A third possibility is similar to the conveyance but would be completed through the lands bill process instead, calling attention to the loss of Lyon’s private property in the past decade. Drew said county officials and staff administrators easily could argue Lyon is one of the state’s fastest growing communities and requires the space to accommodate incoming residents.
“I love those areas, I recreate on them all the time, but that takes a toll on the county and what you can do on public lands,” Drew said. “I think a case can be clearly made and articulated through the congressional delegation and policymakers that this county’s lost neighborhoods up to 15,000 to 20,000 acres on what can be made through public value.”

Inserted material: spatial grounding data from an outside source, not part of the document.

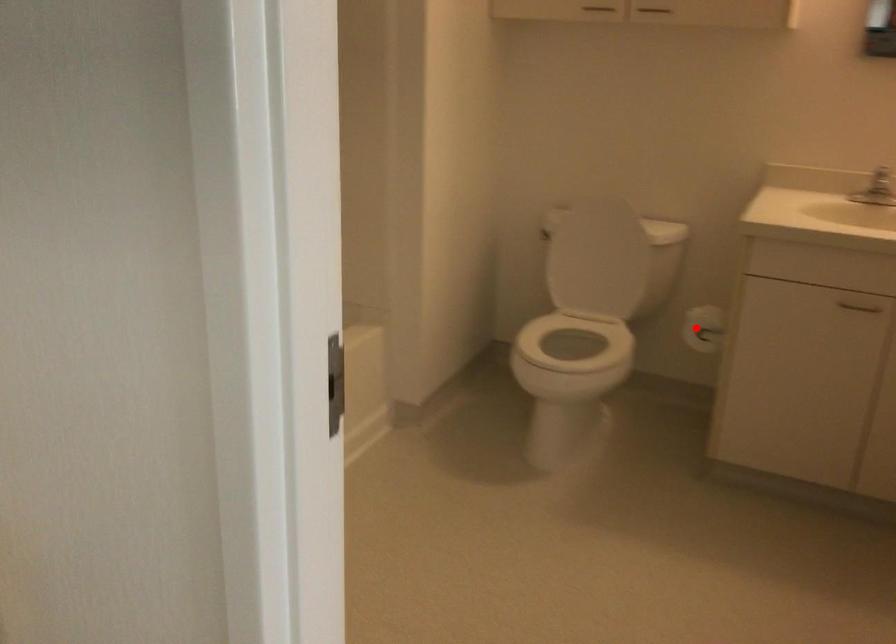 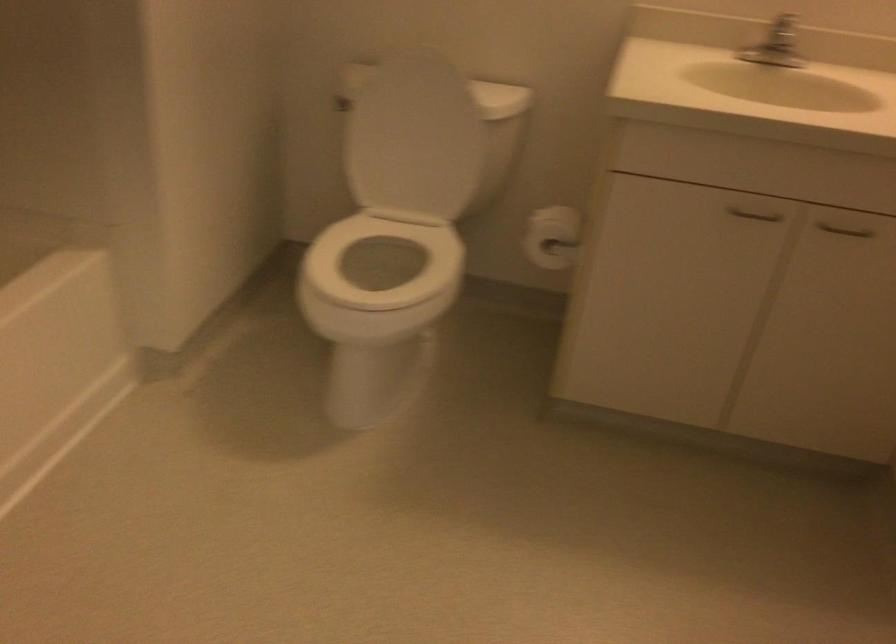 Question: I am providing you with two images of the same scene from different viewpoints. Given a red point in image1, look at the same physical point in image2. Is it:

Choices:
 (A) Closer to the viewpoint
 (B) Farther from the viewpoint

Answer: (A) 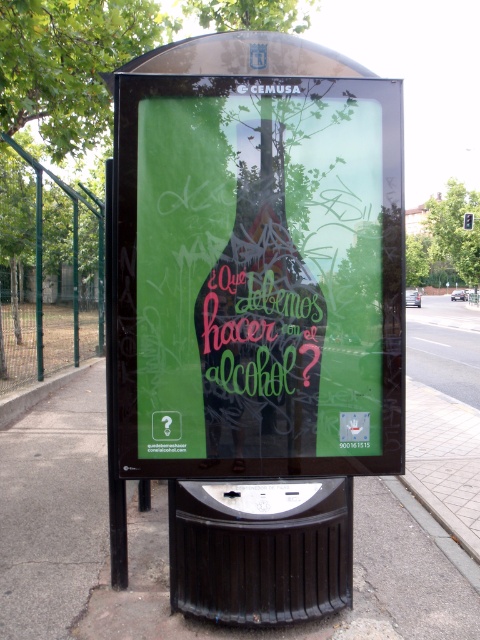 You are a pedestrian passing by the bus stop and want to read the information on the green matte poster at center and the neon green glass bottle at center. Which object is taller?

The green matte poster at center is much taller than the neon green glass bottle at center. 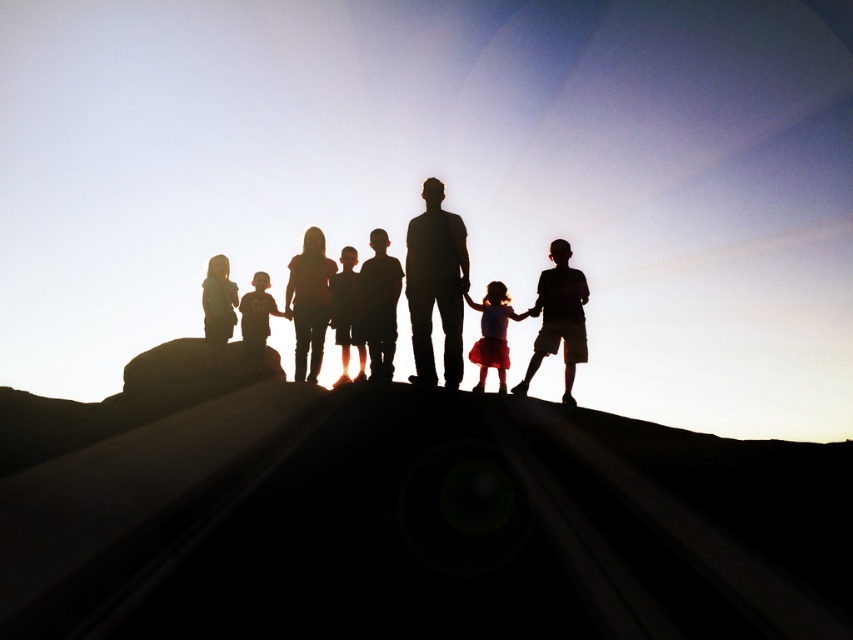 Question: Does matte black girl at center come in front of smooth black shirt at center?

Choices:
 (A) no
 (B) yes

Answer: (B)

Question: Can you confirm if silhouette family at center is positioned to the right of matte black child at center?

Choices:
 (A) yes
 (B) no

Answer: (A)

Question: Which of the following is the closest to the observer?

Choices:
 (A) silhouette child at center
 (B) matte black girl at center

Answer: (B)

Question: Which point is farther to the camera?

Choices:
 (A) matte black shirt at center
 (B) smooth black shirt at center

Answer: (A)

Question: Does silhouette family at center appear on the right side of silhouette child at center?

Choices:
 (A) yes
 (B) no

Answer: (A)

Question: Which object is closer to the camera taking this photo?

Choices:
 (A) smooth black shirt at center
 (B) matte black child at center

Answer: (B) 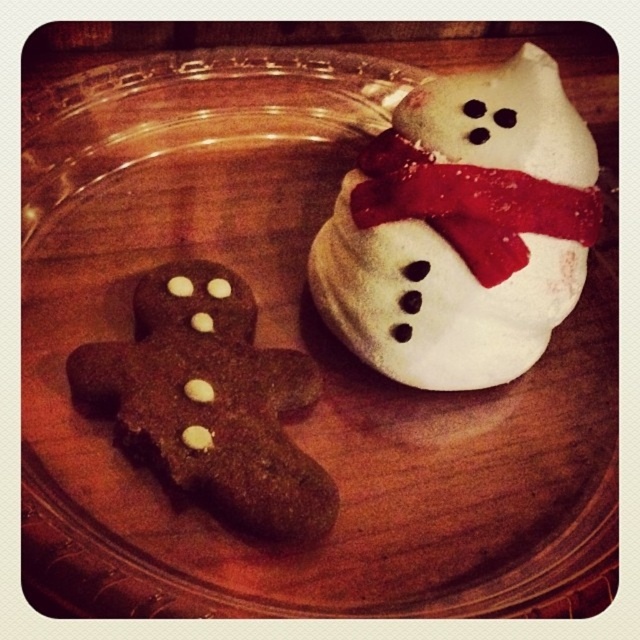 Can you confirm if white frosted cookie at upper right is positioned to the left of brown matte gingerbread man at left?

In fact, white frosted cookie at upper right is to the right of brown matte gingerbread man at left.

How far apart are white frosted cookie at upper right and brown matte gingerbread man at left?

white frosted cookie at upper right is 10.14 inches away from brown matte gingerbread man at left.

Measure the distance between point (556, 280) and camera.

1.22 meters

At what (x,y) coordinates should I click in order to perform the action: click on white frosted cookie at upper right. Please return your answer as a coordinate pair (x, y). This screenshot has width=640, height=640. Looking at the image, I should click on (461, 228).

Is point (488, 163) in front of point (492, 196)?

No, it is not.

Image resolution: width=640 pixels, height=640 pixels. What do you see at coordinates (461, 228) in the screenshot?
I see `white frosted cookie at upper right` at bounding box center [461, 228].

You are a GUI agent. You are given a task and a screenshot of the screen. Output one action in this format:
    pyautogui.click(x=<x>, y=<y>)
    Task: Click on the white frosted cookie at upper right
    
    Given the screenshot: What is the action you would take?
    pyautogui.click(x=461, y=228)

How far apart are brown matte gingerbread man at left and red fabric scarf at upper right?

The distance of brown matte gingerbread man at left from red fabric scarf at upper right is 33.09 centimeters.

Is point (268, 358) closer to viewer compared to point (412, 161)?

No.

The width and height of the screenshot is (640, 640). What do you see at coordinates (209, 401) in the screenshot?
I see `brown matte gingerbread man at left` at bounding box center [209, 401].

Where is `brown matte gingerbread man at left`? This screenshot has height=640, width=640. brown matte gingerbread man at left is located at coordinates (209, 401). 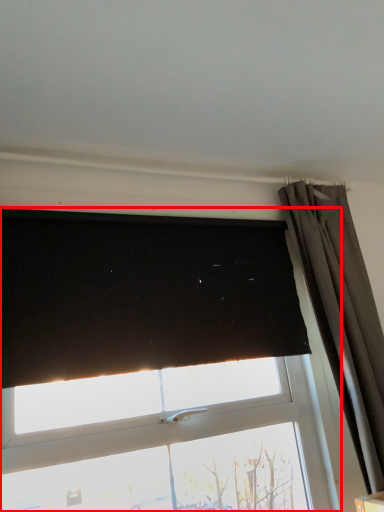 Question: Observing the image, what is the correct spatial positioning of window (annotated by the red box) in reference to curtain?

Choices:
 (A) left
 (B) right

Answer: (A) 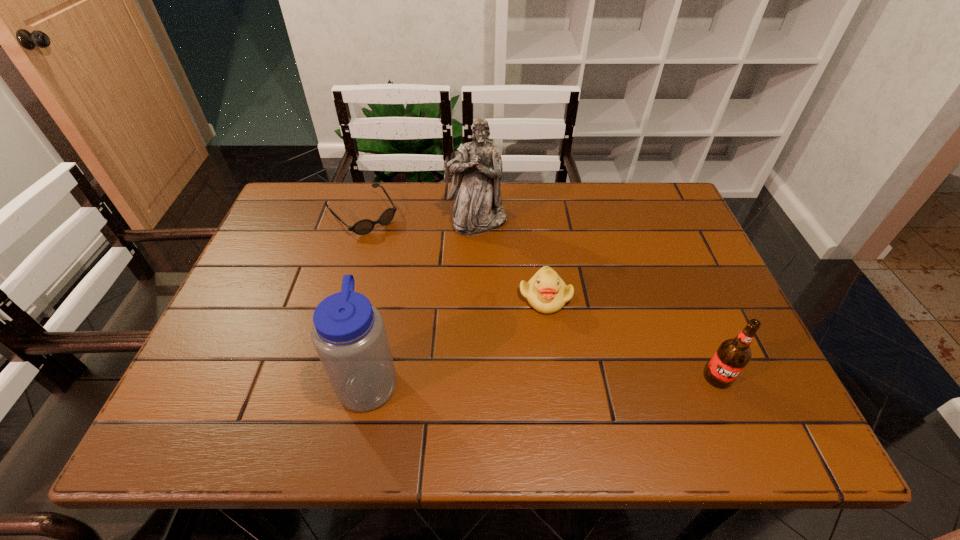 Locate an element on the screen. Image resolution: width=960 pixels, height=540 pixels. water bottle is located at coordinates (349, 335).

Image resolution: width=960 pixels, height=540 pixels. I want to click on the rightmost object, so click(732, 356).

Identify the location of the third tallest object. (732, 356).

The image size is (960, 540). In order to click on duckling in this screenshot , I will do `click(546, 292)`.

The height and width of the screenshot is (540, 960). Identify the location of the fourth tallest object. (546, 292).

This screenshot has height=540, width=960. Find the location of `the third object from left to right`. the third object from left to right is located at coordinates (477, 170).

This screenshot has width=960, height=540. I want to click on figurine, so click(477, 170).

This screenshot has height=540, width=960. What are the coordinates of `sunglasses` in the screenshot? It's located at (365, 226).

This screenshot has height=540, width=960. I want to click on free space located with a carrying loop on the side of the second tallest object, so click(589, 380).

The image size is (960, 540). I want to click on free space located on the back of the root beer, so click(x=669, y=263). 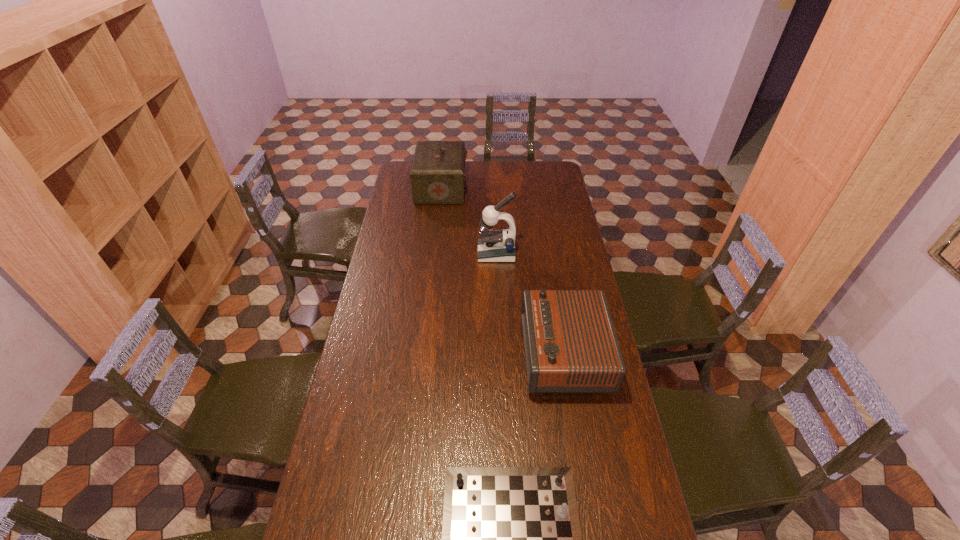 At what (x,y) coordinates should I click in order to perform the action: click on object present at the far edge. Please return your answer as a coordinate pair (x, y). Image resolution: width=960 pixels, height=540 pixels. Looking at the image, I should click on (437, 175).

Where is `object located in the left edge section of the desktop`? object located in the left edge section of the desktop is located at coordinates (437, 175).

Locate an element on the screen. object at the right edge is located at coordinates (570, 344).

Identify the location of object at the far left corner. The height and width of the screenshot is (540, 960). (437, 175).

The image size is (960, 540). Identify the location of vacant space at the far edge. (500, 174).

In order to click on vacant region at the left edge of the desktop in this screenshot , I will do `click(418, 232)`.

Identify the location of free space at the right edge of the desktop. The image size is (960, 540). (618, 528).

Identify the location of free space between the second shortest object and the farthest object. (502, 271).

In order to click on unoccupied position between the radio receiver and the farthest object in this screenshot , I will do `click(502, 271)`.

Locate an element on the screen. This screenshot has height=540, width=960. free area in between the farthest object and the microscope is located at coordinates (468, 221). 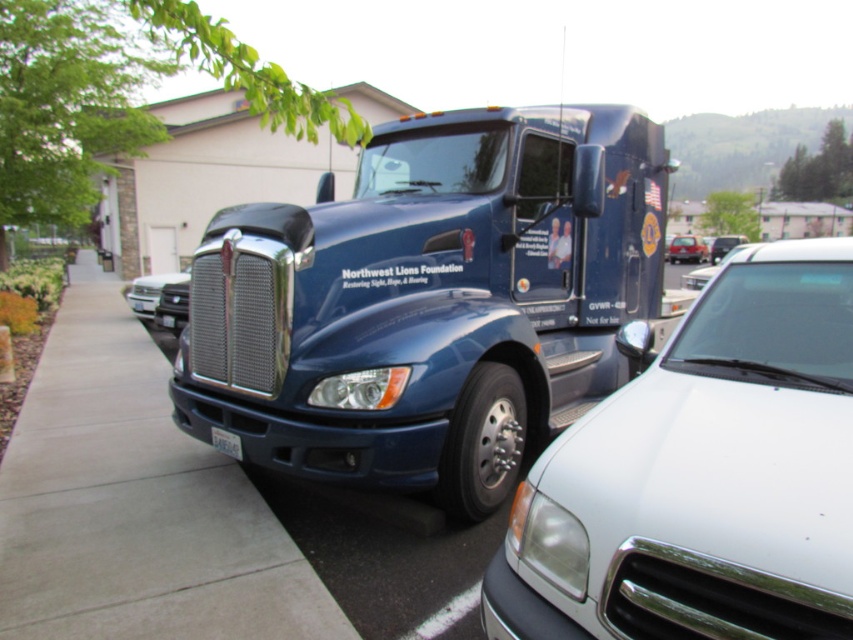 You are a delivery driver who needs to park your truck in a tight space. You see the glossy blue trailer truck at center and the white glossy car at center. Is there enough space between them to safely maneuver your truck, which is 2.5 meters wide?

The distance between the glossy blue trailer truck at center and the white glossy car at center is 2.46 meters. Since your truck is 2.5 meters wide, there is not enough space to safely maneuver between them.

You are a pedestrian standing on the sidewalk looking at the matte black truck at center and the white plastic license plate at lower center. Which object is closer to you?

The white plastic license plate at lower center is closer to you because it is positioned behind the matte black truck at center, meaning it is nearer to your viewpoint on the sidewalk.

You are standing at the point marked by the coordinate point (135, 502) on the image. What material are you standing on?

You are standing on concrete at center, as the point (135, 502) represents the concrete at center. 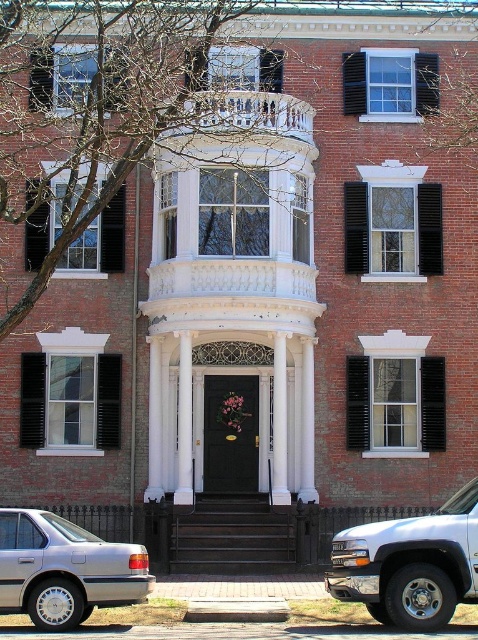 Can you confirm if white metallic suv at lower right is bigger than silver metallic sedan at lower left?

Yes.

Who is higher up, white metallic suv at lower right or silver metallic sedan at lower left?

Positioned higher is silver metallic sedan at lower left.

The image size is (478, 640). Find the location of `white metallic suv at lower right`. white metallic suv at lower right is located at coordinates (411, 564).

The width and height of the screenshot is (478, 640). Find the location of `white metallic suv at lower right`. white metallic suv at lower right is located at coordinates (411, 564). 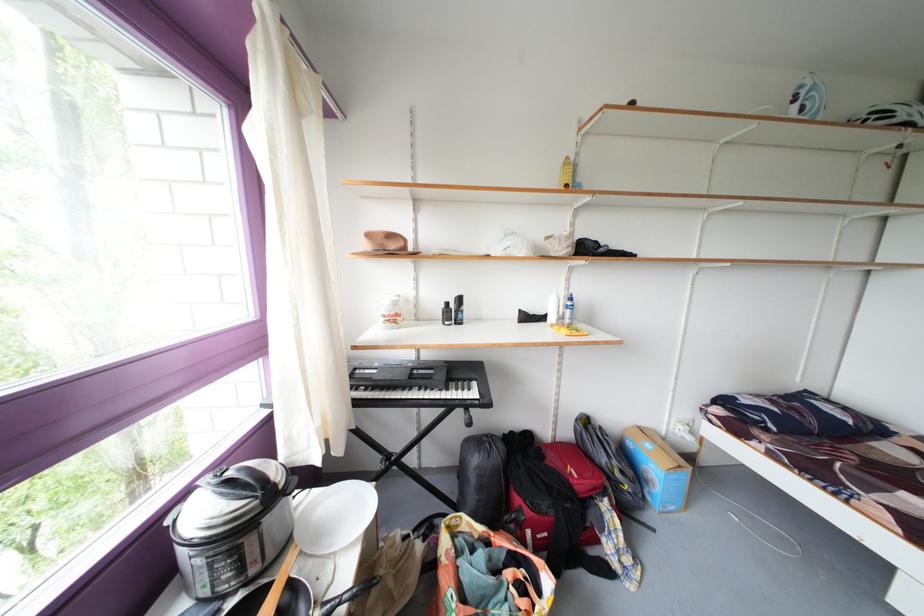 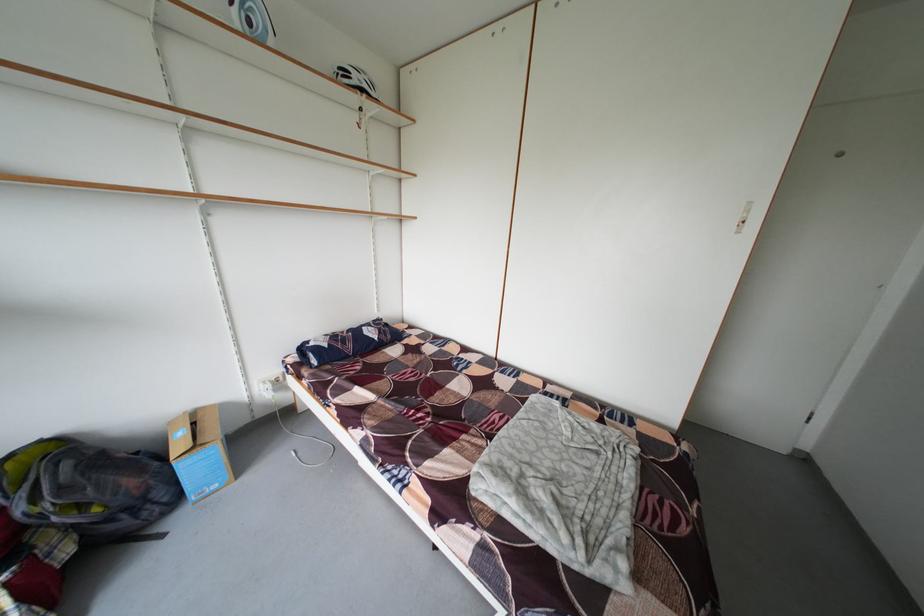 Where in the second image is the point corresponding to [613,464] from the first image?

(31, 515) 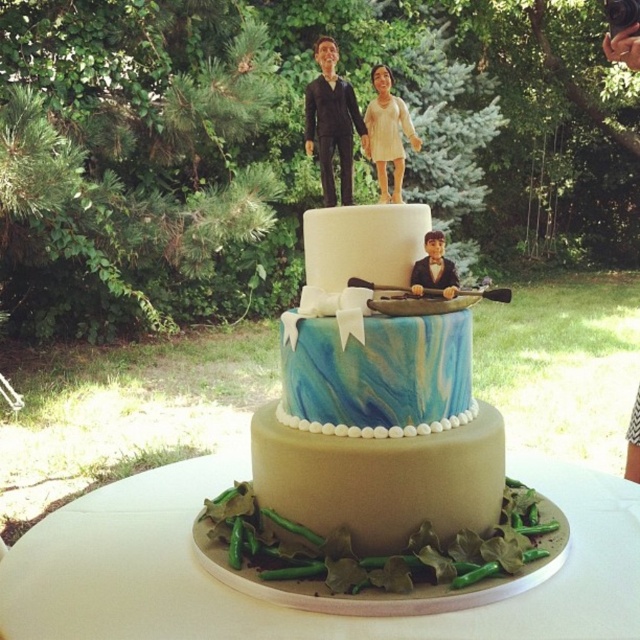 Based on the photo, is beige fondant cake at center to the left of smooth matte figurines at upper center from the viewer's perspective?

No, beige fondant cake at center is not to the left of smooth matte figurines at upper center.

In the scene shown: Is beige fondant cake at center shorter than smooth matte figurines at upper center?

Correct, beige fondant cake at center is not as tall as smooth matte figurines at upper center.

In the scene shown: Measure the distance between point (380, 628) and camera.

Point (380, 628) is 24.89 inches from camera.

Locate an element on the screen. beige fondant cake at center is located at coordinates (289, 609).

Is point (406, 352) positioned after point (426, 268)?

No.

Describe the element at coordinates (378, 448) in the screenshot. This screenshot has height=640, width=640. I see `marble blue cake at center` at that location.

Locate an element on the screen. marble blue cake at center is located at coordinates (378, 448).

Based on the photo, is beige fondant cake at center closer to camera compared to smooth beige figurine at upper center?

Yes, beige fondant cake at center is in front of smooth beige figurine at upper center.

Is point (593, 518) less distant than point (385, 164)?

That is True.

The image size is (640, 640). Find the location of `beige fondant cake at center`. beige fondant cake at center is located at coordinates (289, 609). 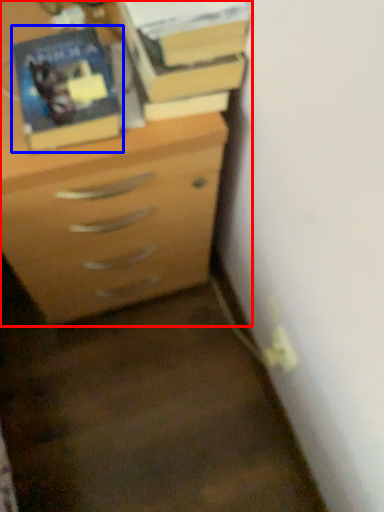 Question: Which point is further to the camera, chest of drawers (highlighted by a red box) or paperback book (highlighted by a blue box)?

Choices:
 (A) chest of drawers
 (B) paperback book

Answer: (A) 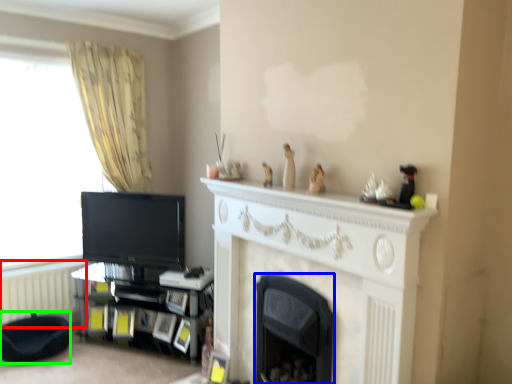 Question: Which object is the closest to the radiator (highlighted by a red box)? Choose among these: fireplace (highlighted by a blue box) or footrest (highlighted by a green box).

Choices:
 (A) fireplace
 (B) footrest

Answer: (B)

The final alternative would be the full lands bill process, although Drew said that involves a complicated political, long-term process.
After Drew’s presentation, Commissioner Wes Henderson said the lands bill process should continue and the board should be ready for the next steps, arguing even Congress’ own process is likely to change “week to week, day to day.”
“There’s a lot of instances in the past where Lyon has missed out on opportunities for federal funding because we weren’t prepared,” Henderson said. “I appreciate the input from RCI.”
Community action group the Citizens to Protect Smith Valley (CPSV) asked county residents to attend or watch the Nov. 17 meeting regarding the item from RCI on the maps and asked the county to remove or delay another agenda item to approve a master services agreement amendment with RCI. Smith Valley resident and CPSV member Leslie Sonne told the Appeal the request was being made until the commissioners could hold a public discussion on the future direction on the lands bill.
The item was pulled from the consent agenda. It was later approved by commissioners after discussion.
CPSV members asked commissioners to view revised maps and documentation before proceeding to the federal level. They also asked about Canadian mining company Hudbay Minerals, which provided a presentation about plans for its Mason Project mining exploration in September, and its own interest in land acquisition in the county. During their presentation to the board in August, Hudbay’s Matt Bingham, executive director of legal and public affairs, had announced its initial proposed lands bill request for its project would be about 18,000 acres.
“It seems we’re putting the cart before the horse,” Sonne said. “Why are the citizens footing the money? They do not need to be on private land. We should be worried about the plans for this request.”
Attempts by the Nevada Appeal to contact Hudbay Minerals for comment were unsuccessful.